MASA#1 : Kehidupan di kost-san pakde bulan.

2.3K 142 19
                                    

Sudut pandangku tentang mereka
Yang banyak tanya tanpa membaca
Katanya sekolah, tapi otaknya mana?
Tolong dirubah pola fikirnya

- Negara lucu, oleh Enau -





Sarayu pagi menerbangkan surai hitam tersebut, kepulan asap dengan aroma khas itu menyeruak masuk menusuk hidungnya. Rutinitas pagi seorang haekal chandika fajaratma, selepas shalat subuh kesiangannya tadi ia langsung menyeduh kopi hitam pesawat api favoritnya. Dengan secangkir kopi tersebut haekal berjalan menuju teras kost-san, dapat ia lihat pak-de bulan si pemilik kost-san tengah menjemur beberapa pakaian. Lelaki berkulit tan itu tersenyum, menatap sosok bersarung tanpa baju itu. 'Kulit dadanya ngetat banget anjay, sampe tulang keliatan.' Pikirnya yang mengingatkan ia pada sosok bapak.

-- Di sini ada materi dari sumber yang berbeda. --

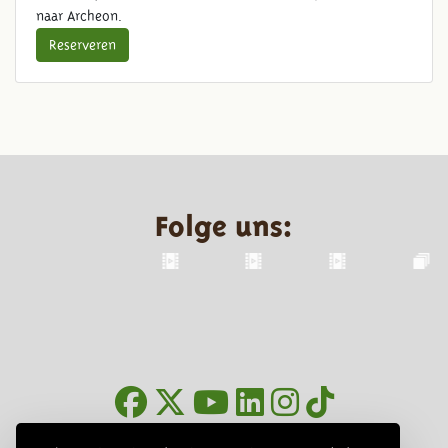
naar Archeon.
Reserveren
Folge uns:
Infoblätter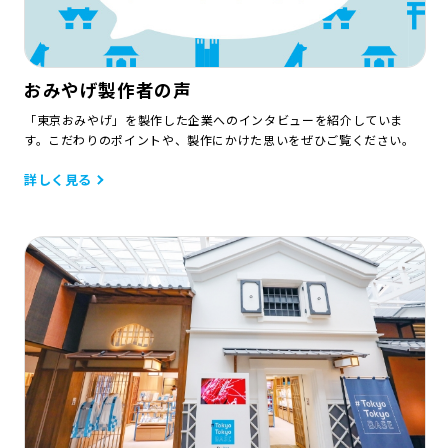
おみやげ製作者の声
「東京おみやげ」を製作した企業へのインタビューを紹介していま
す。こだわりのポイントや、製作にかけた思いをぜひご覧ください。
詳しく見る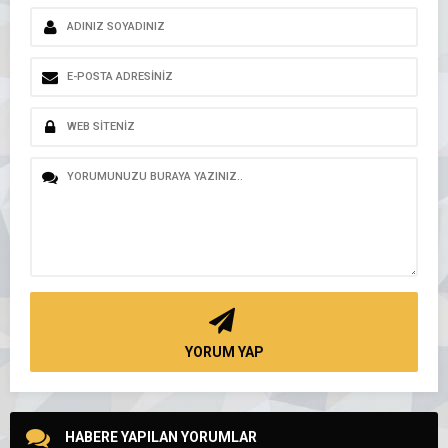
YORUM YAP
HABERE YAPILAN YORUMLAR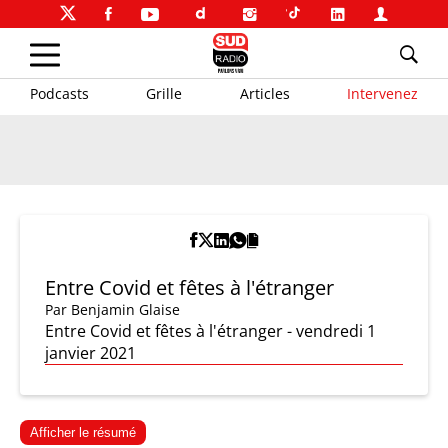
Podcasts
Grille
Articles
Intervenez
Entre Covid et fêtes à l'étranger
Par
Benjamin Glaise
Entre Covid et fêtes à l'étranger - vendredi 1
janvier 2021
Afficher le résumé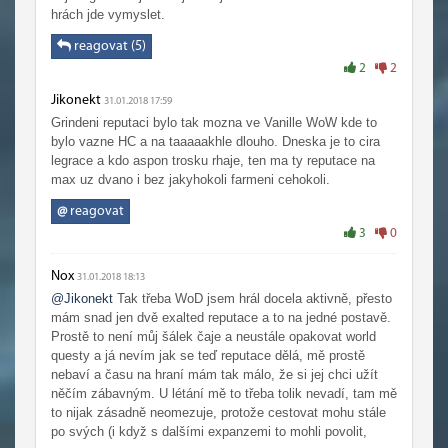
hrách jde vymyslet.
reagovat (5)
2
2
Jikonekt
31.01.2018 17:59
Grindeni reputaci bylo tak mozna ve Vanille WoW kde to
bylo vazne HC a na taaaaakhle dlouho. Dneska je to cira
legrace a kdo aspon trosku rhaje, ten ma ty reputace na
max uz dvano i bez jakyhokoli farmeni cehokoli.
@
reagovat
3
0
Nox
31.01.2018 18:13
@Jikonekt
Tak třeba WoD jsem hrál docela aktivně, přesto
mám snad jen dvě exalted reputace a to na jedné postavě.
Prostě to není můj šálek čaje a neustále opakovat world
questy a já nevím jak se teď reputace dělá, mě prostě
nebaví a času na hraní mám tak málo, že si jej chci užít
něčím zábavným. U létání mě to třeba tolik nevadí, tam mě
to nijak zásadně neomezuje, protože cestovat mohu stále
po svých (i když s dalšími expanzemi to mohli povolit,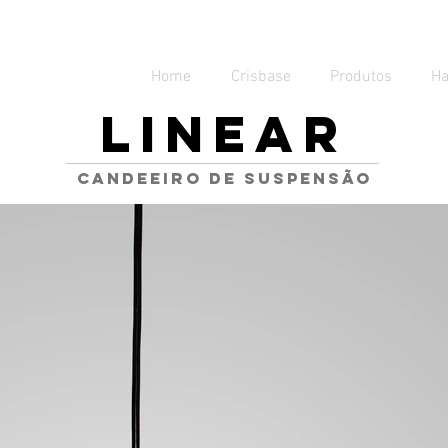
Home
Crisbase
Produtos
H
LINEAR
candeeiro de suspensão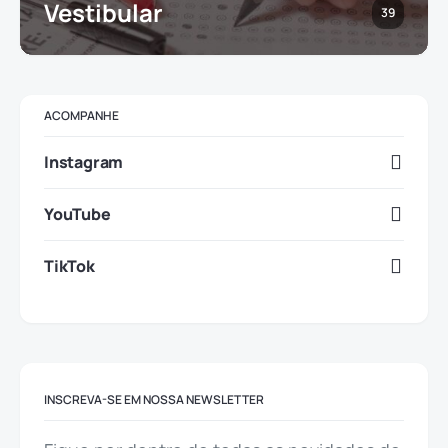
Vestibular
39
ACOMPANHE
Instagram
YouTube
TikTok
INSCREVA-SE EM NOSSA NEWSLETTER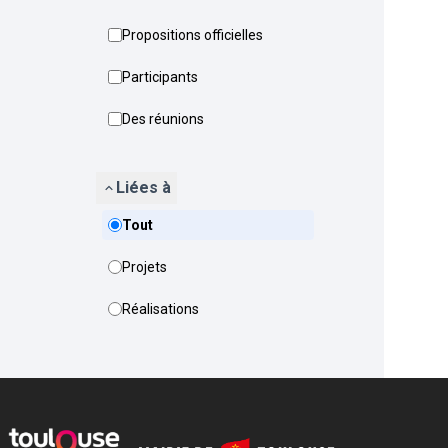
Propositions officielles
Participants
Des réunions
Liées à
Tout
Projets
Réalisations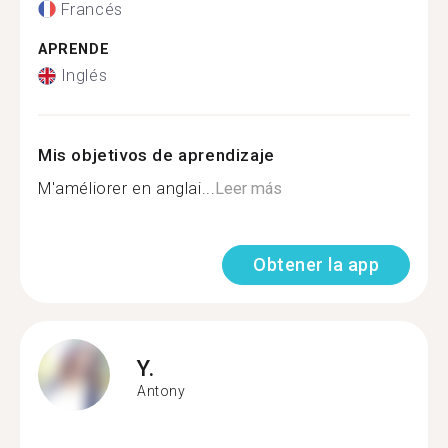
Francés
APRENDE
Inglés
Mis objetivos de aprendizaje
M'améliorer en anglai...
Leer más
Obtener la app
Y.
Antony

Menaruh cangkir kopinya, lelaki itu berjalan menghampiri pak-de bulan. "Morning pak-de." Sapanya dengan senyuman cerah yang bahkan bisa menyaingi matahari itu, membuat lelaki yang berumur hampir berkepala enam itu menolehkan wajah ke-arahnya. "Morning-morning ndas mu, chan. Saya mah nda bisa basa enggres." Pria campuran solo-bandung itu mengeluarkan logatnya, membuat haekal sedikit terkekeh.

Haekal mengambil beberapa pakaian dari ember pak-de bulan, hendak membantu pria itu memeras dan menjemur pakaian.

"Kamu nda nyuci toh, chan?" sedikit informasi, pak-de bulan selalu memanggil haekal dengan sebutan chandi. Panggilan itu beliau ambil dari nama tengah haekal yaitu 'chandika' karena ia pikir, nama itu lebih bagus dari panggilannya sekarang. Padahal haekal pikir, namanya itu sedikit aneh menurutnya, candi. Kadang nama itu terdengar seperti, cindy ditelinga haekal. Cindy alias mantan kekasihnya saat SMP, alias cinta pertamanya, ya pokonya mah itu lah.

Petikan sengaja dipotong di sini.